> **EXERCISE DETAILS**
Repeat only the stretch of lines below that runs from the line with "خوفٌ يجعل اللاوعي مستيقظاً" through the line with "函館空港-檜山3町 直行便「かもめ号」予約受付開始～事前予約・定", unaltered.

Stored records:
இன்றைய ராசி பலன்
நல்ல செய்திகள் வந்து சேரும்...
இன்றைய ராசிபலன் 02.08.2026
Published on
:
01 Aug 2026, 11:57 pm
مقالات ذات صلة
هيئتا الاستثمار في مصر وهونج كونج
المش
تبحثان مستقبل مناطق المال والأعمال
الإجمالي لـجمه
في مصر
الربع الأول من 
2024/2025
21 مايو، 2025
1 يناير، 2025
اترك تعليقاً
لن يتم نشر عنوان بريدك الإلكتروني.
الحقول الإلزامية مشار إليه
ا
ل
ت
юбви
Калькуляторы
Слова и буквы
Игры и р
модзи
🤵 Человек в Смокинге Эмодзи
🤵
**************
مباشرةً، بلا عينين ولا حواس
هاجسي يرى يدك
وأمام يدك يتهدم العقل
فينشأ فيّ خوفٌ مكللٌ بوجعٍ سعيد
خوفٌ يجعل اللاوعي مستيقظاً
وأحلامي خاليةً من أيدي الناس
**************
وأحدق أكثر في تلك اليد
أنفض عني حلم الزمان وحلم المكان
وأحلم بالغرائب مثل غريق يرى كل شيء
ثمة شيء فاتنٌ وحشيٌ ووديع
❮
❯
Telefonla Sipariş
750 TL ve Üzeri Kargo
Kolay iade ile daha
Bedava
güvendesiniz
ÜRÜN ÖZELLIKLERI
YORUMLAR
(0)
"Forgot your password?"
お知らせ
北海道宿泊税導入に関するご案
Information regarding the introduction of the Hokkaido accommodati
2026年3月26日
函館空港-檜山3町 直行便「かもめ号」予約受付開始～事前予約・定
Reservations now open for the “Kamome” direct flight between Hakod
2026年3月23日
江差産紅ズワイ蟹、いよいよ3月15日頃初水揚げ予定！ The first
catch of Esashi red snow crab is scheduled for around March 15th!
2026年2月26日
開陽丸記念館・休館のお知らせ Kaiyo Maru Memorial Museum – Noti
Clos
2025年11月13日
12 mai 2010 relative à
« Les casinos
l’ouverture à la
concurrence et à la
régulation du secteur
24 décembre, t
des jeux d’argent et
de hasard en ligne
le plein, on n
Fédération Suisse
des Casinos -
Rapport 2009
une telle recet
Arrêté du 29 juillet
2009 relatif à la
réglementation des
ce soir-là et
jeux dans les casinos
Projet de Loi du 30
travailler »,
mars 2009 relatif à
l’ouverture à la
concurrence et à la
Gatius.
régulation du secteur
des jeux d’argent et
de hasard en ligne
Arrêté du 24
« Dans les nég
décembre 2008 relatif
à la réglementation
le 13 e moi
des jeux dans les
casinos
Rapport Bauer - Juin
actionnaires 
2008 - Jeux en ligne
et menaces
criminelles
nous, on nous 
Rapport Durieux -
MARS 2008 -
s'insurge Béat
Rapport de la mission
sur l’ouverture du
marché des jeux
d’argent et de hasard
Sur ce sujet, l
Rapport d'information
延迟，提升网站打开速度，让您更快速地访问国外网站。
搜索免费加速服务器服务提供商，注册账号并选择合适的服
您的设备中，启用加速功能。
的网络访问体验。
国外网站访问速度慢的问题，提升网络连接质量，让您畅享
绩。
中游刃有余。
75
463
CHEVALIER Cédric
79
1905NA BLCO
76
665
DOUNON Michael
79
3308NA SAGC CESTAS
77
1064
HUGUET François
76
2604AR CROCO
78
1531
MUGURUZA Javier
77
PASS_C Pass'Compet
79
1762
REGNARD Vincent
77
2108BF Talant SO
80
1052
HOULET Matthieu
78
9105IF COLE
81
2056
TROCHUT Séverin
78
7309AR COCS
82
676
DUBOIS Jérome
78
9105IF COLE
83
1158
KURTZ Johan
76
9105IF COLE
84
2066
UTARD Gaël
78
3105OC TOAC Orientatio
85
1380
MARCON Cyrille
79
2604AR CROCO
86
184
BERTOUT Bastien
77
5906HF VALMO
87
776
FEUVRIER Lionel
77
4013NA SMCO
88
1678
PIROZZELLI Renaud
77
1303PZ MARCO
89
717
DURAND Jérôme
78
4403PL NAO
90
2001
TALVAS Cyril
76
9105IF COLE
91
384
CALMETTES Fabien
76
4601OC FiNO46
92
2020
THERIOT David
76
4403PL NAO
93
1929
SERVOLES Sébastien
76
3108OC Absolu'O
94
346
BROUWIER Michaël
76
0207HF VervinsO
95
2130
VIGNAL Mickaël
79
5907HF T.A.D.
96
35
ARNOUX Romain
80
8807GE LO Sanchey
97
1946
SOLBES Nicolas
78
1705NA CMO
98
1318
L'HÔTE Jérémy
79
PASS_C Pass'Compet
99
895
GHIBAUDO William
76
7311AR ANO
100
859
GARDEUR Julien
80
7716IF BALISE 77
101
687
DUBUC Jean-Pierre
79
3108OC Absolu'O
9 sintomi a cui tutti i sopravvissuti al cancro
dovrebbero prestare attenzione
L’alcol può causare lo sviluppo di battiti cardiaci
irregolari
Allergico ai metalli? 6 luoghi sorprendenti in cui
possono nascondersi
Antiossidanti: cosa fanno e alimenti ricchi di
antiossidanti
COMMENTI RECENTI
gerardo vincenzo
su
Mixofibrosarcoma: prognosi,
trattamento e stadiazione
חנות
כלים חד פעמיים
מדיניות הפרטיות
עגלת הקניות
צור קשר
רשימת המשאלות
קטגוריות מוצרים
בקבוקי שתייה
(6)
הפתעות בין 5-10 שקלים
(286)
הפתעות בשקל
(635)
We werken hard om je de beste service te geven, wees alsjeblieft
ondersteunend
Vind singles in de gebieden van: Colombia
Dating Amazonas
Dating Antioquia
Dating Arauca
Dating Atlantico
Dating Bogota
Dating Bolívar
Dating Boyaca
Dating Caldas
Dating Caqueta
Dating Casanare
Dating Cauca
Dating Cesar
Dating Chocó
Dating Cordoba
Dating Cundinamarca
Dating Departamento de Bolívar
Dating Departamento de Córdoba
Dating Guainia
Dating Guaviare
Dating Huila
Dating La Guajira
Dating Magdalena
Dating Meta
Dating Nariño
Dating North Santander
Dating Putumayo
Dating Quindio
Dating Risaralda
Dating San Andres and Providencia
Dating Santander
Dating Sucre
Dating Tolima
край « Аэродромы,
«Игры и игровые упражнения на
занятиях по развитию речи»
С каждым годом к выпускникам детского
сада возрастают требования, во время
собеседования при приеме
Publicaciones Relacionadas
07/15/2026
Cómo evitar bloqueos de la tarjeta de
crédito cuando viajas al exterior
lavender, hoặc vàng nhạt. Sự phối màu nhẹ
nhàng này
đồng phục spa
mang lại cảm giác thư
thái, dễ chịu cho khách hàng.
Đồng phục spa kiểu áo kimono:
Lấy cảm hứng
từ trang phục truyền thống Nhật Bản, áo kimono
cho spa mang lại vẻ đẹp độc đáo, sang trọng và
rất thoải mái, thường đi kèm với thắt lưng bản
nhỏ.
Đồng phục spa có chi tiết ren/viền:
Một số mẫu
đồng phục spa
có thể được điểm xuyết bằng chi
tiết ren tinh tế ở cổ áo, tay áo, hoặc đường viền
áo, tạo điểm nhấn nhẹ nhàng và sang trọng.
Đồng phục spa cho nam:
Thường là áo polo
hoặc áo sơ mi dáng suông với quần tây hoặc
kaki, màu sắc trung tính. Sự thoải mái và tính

> **OUTPUT OF THE TASK**
خوفٌ يجعل اللاوعي مستيقظاً
وأحلامي خاليةً من أيدي الناس
**************
وأحدق أكثر في تلك اليد
أنفض عني حلم الزمان وحلم المكان
وأحلم بالغرائب مثل غريق يرى كل شيء
ثمة شيء فاتنٌ وحشيٌ ووديع
❮
❯
Telefonla Sipariş
750 TL ve Üzeri Kargo
Kolay iade ile daha
Bedava
güvendesiniz
ÜRÜN ÖZELLIKLERI
YORUMLAR
(0)
"Forgot your password?"
お知らせ
北海道宿泊税導入に関するご案
Information regarding the introduction of the Hokkaido accommodati
2026年3月26日
函館空港-檜山3町 直行便「かもめ号」予約受付開始～事前予約・定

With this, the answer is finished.